Even members of the efficient market cult have been forced to concede some of these points. For decades they maintained that to earn higher returns, you needed to take on more volatility, or “risk.” Then they looked again at the data and realized it wasn’t quite true. They admitted, instead, that small companies had done better than large companies. And value stocks had done better than growth stocks even though they entailed less risk.

Oops. So much for efficiency!

What does this mean for you today?

It just so happens that growth stocks have boomed in the rally of the past two years. Once again, investors have allowed themselves to start dreaming of future glory instead of looking hard at present day profits. Since the start of 2009, growth stocks have outperformed value by 20%, according to FactSet. That’s an incredible margin. Small-cap growth stocks have done best. And large-cap value stocks ─ the safest of them all ─ have done worst.

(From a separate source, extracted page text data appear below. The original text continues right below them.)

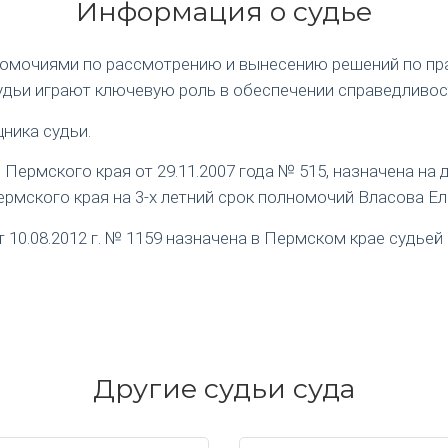
Информация о судье
номочиями по рассмотрению и вынесению решений по пр
удьи играют ключевую роль в обеспечении справедливос
ника судьи.
ермского края от 29.11.2007 года № 515, назначена на
рмского края на 3-х летний срок полномочий Власова Е
0.08.2012 г. № 1159 назначена в Пермском крае судьей 
Другие судьи суда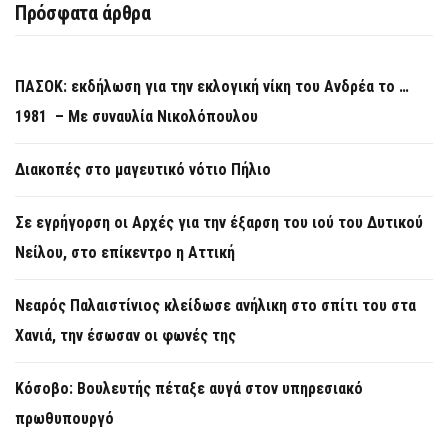
Πρόσφατα άρθρα
ΠΑΣΟΚ: εκδήλωση για την εκλογική νίκη του Ανδρέα το …
1981 – Με συναυλία Νικολόπουλου
Διακοπές στο μαγευτικό νότιο Πήλιο
Σε εγρήγορση οι Αρχές για την έξαρση του ιού του Δυτικού
Νείλου, στο επίκεντρο η Αττική
Νεαρός Παλαιστίνιος κλείδωσε ανήλικη στο σπίτι του στα
Χανιά, την έσωσαν οι φωνές της
Κόσοβο: Βουλευτής πέταξε αυγά στον υπηρεσιακό
πρωθυπουργό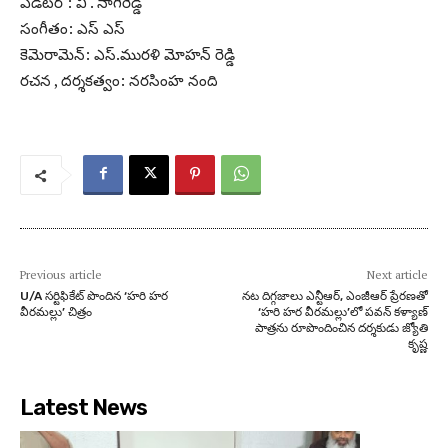
ఎడిటర్ : వి . నాగిరెడ్డి
సంగీతం: ఎస్ ఎస్
కెమెరామెన్: ఎస్.మురళి మోహన్ రెడ్డి
రచన , దర్శకత్వం: నరసింహ నంది
Previous article
Next article
U/A సర్టిఫికేట్ పొందిన ‘హరి హర
నట దిగ్గజాలు ఎన్టీఆర్, ఎంజీఆర్ ప్రేరణతో
వీరమల్లు’ చిత్రం
‘హరి హర వీరమల్లు’లో పవన్ కళ్యాణ్
పాత్రను రూపొందించిన దర్శకుడు జ్యోతి
కృష్ణ
Latest News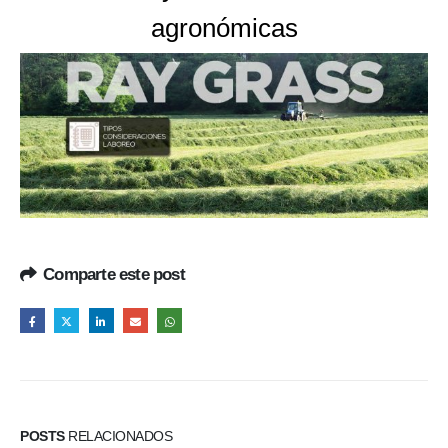
agronómicas
Comparte este post
POSTS
RELACIONADOS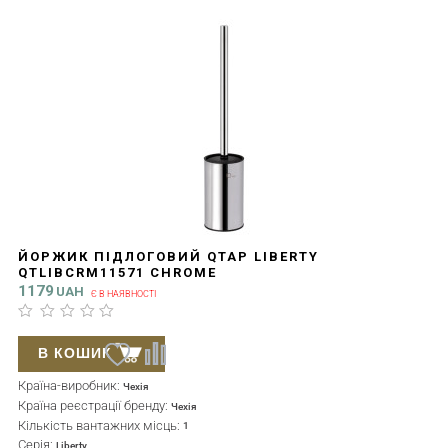
ЙОРЖИК ПІДЛОГОВИЙ QTAP LIBERTY
QTLIBCRM11571 CHROME
1179
UAH
Є В НАЯВНОСТІ
В КОШИК
Країна-виробник:
Чехія
Країна реєстрації бренду:
Чехія
Кількість вантажних місць:
1
Серія:
Liberty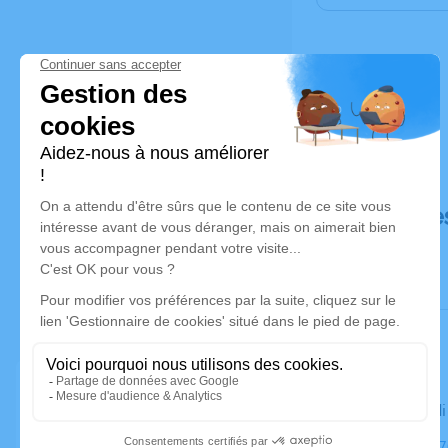
Déroulé de
Le mercred
Église, 231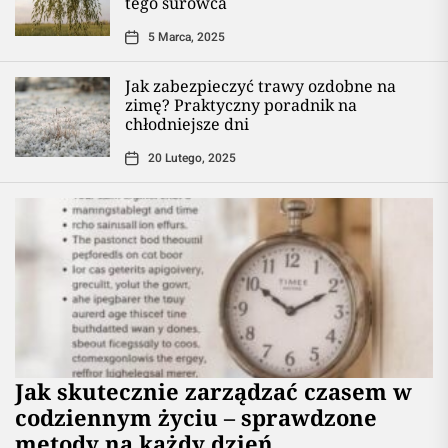
tego surowca
5 Marca, 2025
Jak zabezpieczyć trawy ozdobne na
zimę? Praktyczny poradnik na
chłodniejsze dni
20 Lutego, 2025
Jak skutecznie zarządzać czasem w
codziennym życiu – sprawdzone
metody na każdy dzień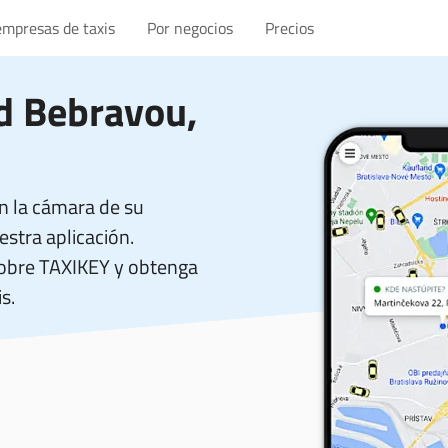
empresas de taxis
Por negocios
Precios
d Bebravou,
n la cámara de su
stra aplicación.
sobre TAXIKEY y obtenga
s.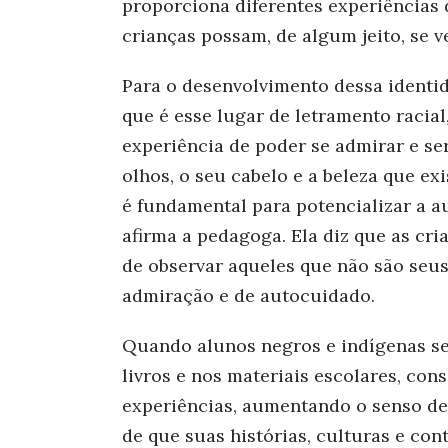
proporciona diferentes experiências
crianças possam, de algum jeito, se 
Para o desenvolvimento dessa identida
que é esse lugar de letramento racial
experiência de poder se admirar e se
olhos, o seu cabelo e a beleza que ex
é fundamental para potencializar a a
afirma a pedagoga. Ela diz que as cr
de observar aqueles que não são seus
admiração e de autocuidado.
Quando alunos negros e indígenas se
livros e nos materiais escolares, con
experiências, au
mentando o senso de
de que suas histórias, cu
lturas e con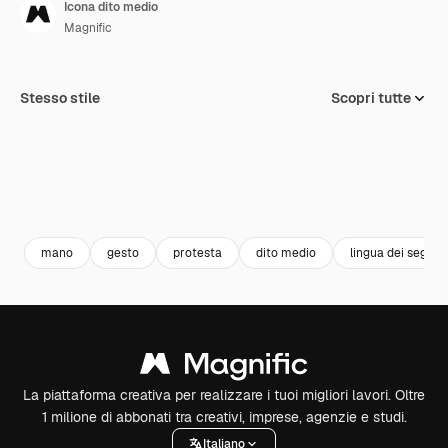
Icona dito medio
Magnific
Stesso stile
Scopri tutte
mano
gesto
protesta
dito medio
lingua dei segni
La piattaforma creativa per realizzare i tuoi migliori lavori. Oltre
1 milione di abbonati tra creativi, imprese, agenzie e studi.
Italiano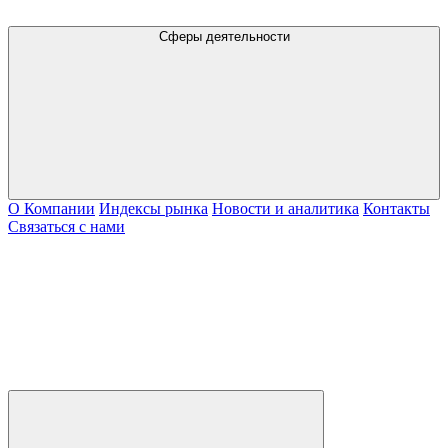
Сферы деятельности
О Компании
Индексы рынка
Новости и аналитика
Контакты
Связаться с нами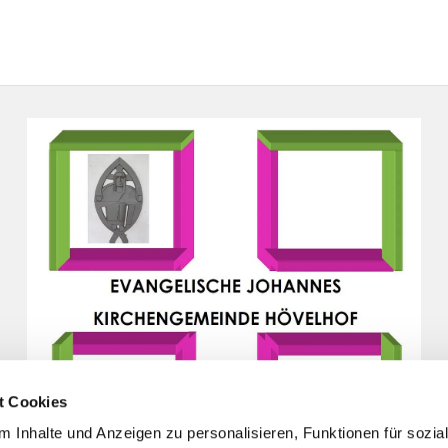
t Cookies
 Inhalte und Anzeigen zu personalisieren, Funktionen für sozia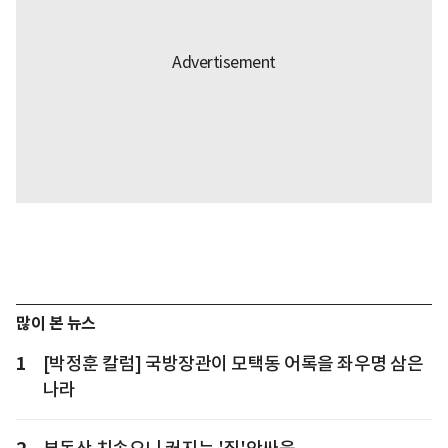
많이 본 뉴스
1
[박정훈 칼럼] 국방장관이 모택동 어록을 좌우명 삼은
나라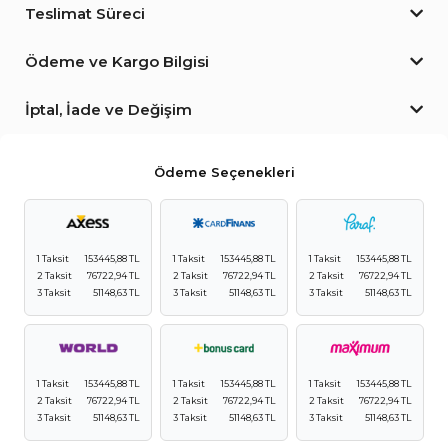
Teslimat Süreci
Ödeme ve Kargo Bilgisi
İptal, İade ve Değişim
Ödeme Seçenekleri
1 Taksit
153445,88 TL
1 Taksit
153445,88 TL
1 Taksit
153445,88 TL
2 Taksit
76722,94 TL
2 Taksit
76722,94 TL
2 Taksit
76722,94 TL
3 Taksit
51148,63 TL
3 Taksit
51148,63 TL
3 Taksit
51148,63 TL
1 Taksit
153445,88 TL
1 Taksit
153445,88 TL
1 Taksit
153445,88 TL
2 Taksit
76722,94 TL
2 Taksit
76722,94 TL
2 Taksit
76722,94 TL
3 Taksit
51148,63 TL
3 Taksit
51148,63 TL
3 Taksit
51148,63 TL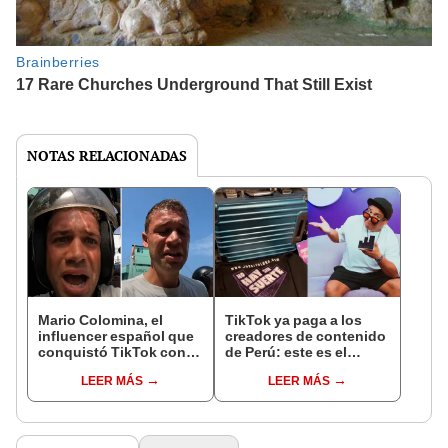
NOTAS RELACIONADAS
Mario Colomina, el
TikTok ya paga a los
influencer español que
creadores de contenido
conquistó TikTok con
de Perú: este es el
su pasión por el Perú:
monto que puedes
LEER MÁS
LEER MÁS
"Mi amor nació por la
llegar a cobrar por 1.000
gastronomía"
vistas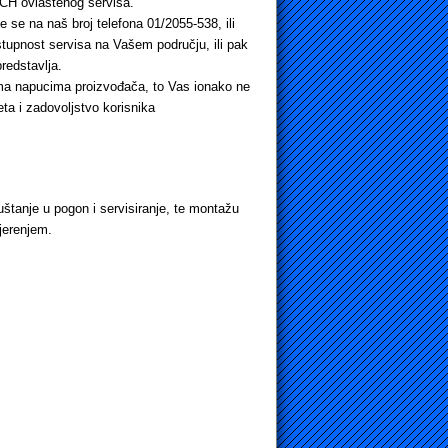
SCH ovlaštenog servisa.
 se na naš broj telefona 01/2055-538, ili
tupnost servisa na Vašem području, ili pak
redstavlja.
rema napucima proizvođača, to Vas ionako ne
ta i zadovoljstvo korisnika
uštanje u pogon i servisiranje, te montažu
jerenjem.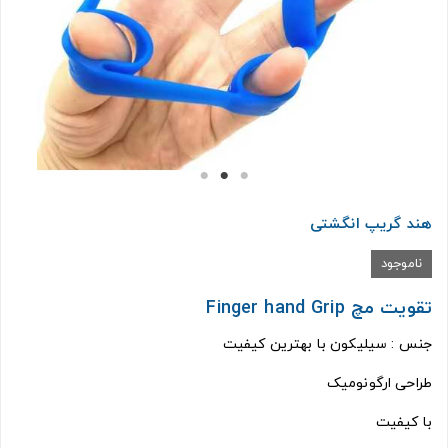
هند گریپ انگشتی
ناموجود
تقویت مچ Finger hand Grip
جنس : سیلیکون با بهترین کیفیت
طراحی ارگونومیک
با کیفیت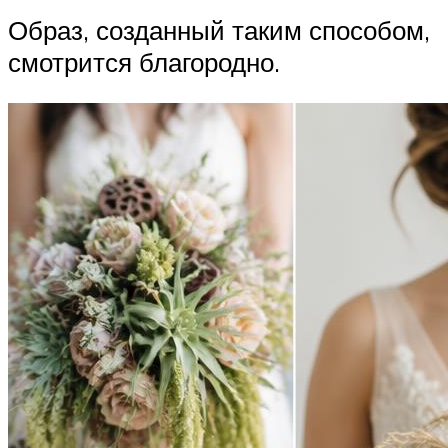
Образ, созданный таким способом,
смотрится благородно.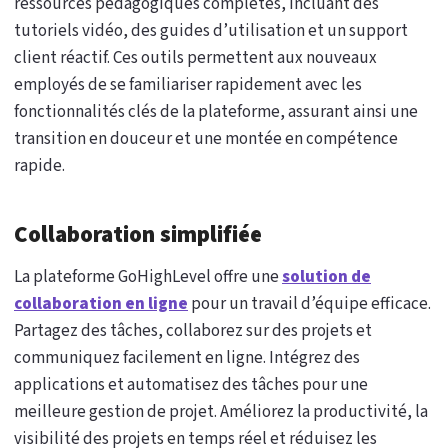
ressources pédagogiques complètes, incluant des
tutoriels vidéo, des guides d’utilisation et un support
client réactif. Ces outils permettent aux nouveaux
employés de se familiariser rapidement avec les
fonctionnalités clés de la plateforme, assurant ainsi une
transition en douceur et une montée en compétence
rapide.
Collaboration simplifiée
La plateforme GoHighLevel offre une
solution de
collaboration en ligne
pour un travail d’équipe efficace.
Partagez des tâches, collaborez sur des projets et
communiquez facilement en ligne. Intégrez des
applications et automatisez des tâches pour une
meilleure gestion de projet. Améliorez la productivité, la
visibilité des projets en temps réel et réduisez les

If history is any guide, this will be a temporary phenomenon ─ and an opportunity for wise long-term investors. The obvious conclusion is that this is a moment to dump growth stocks and buy value stocks, or value funds, instead. While I am cautious about the stock market overall at current levels, if I were buying stocks here I’d buy a low-cost, large-cap value fund.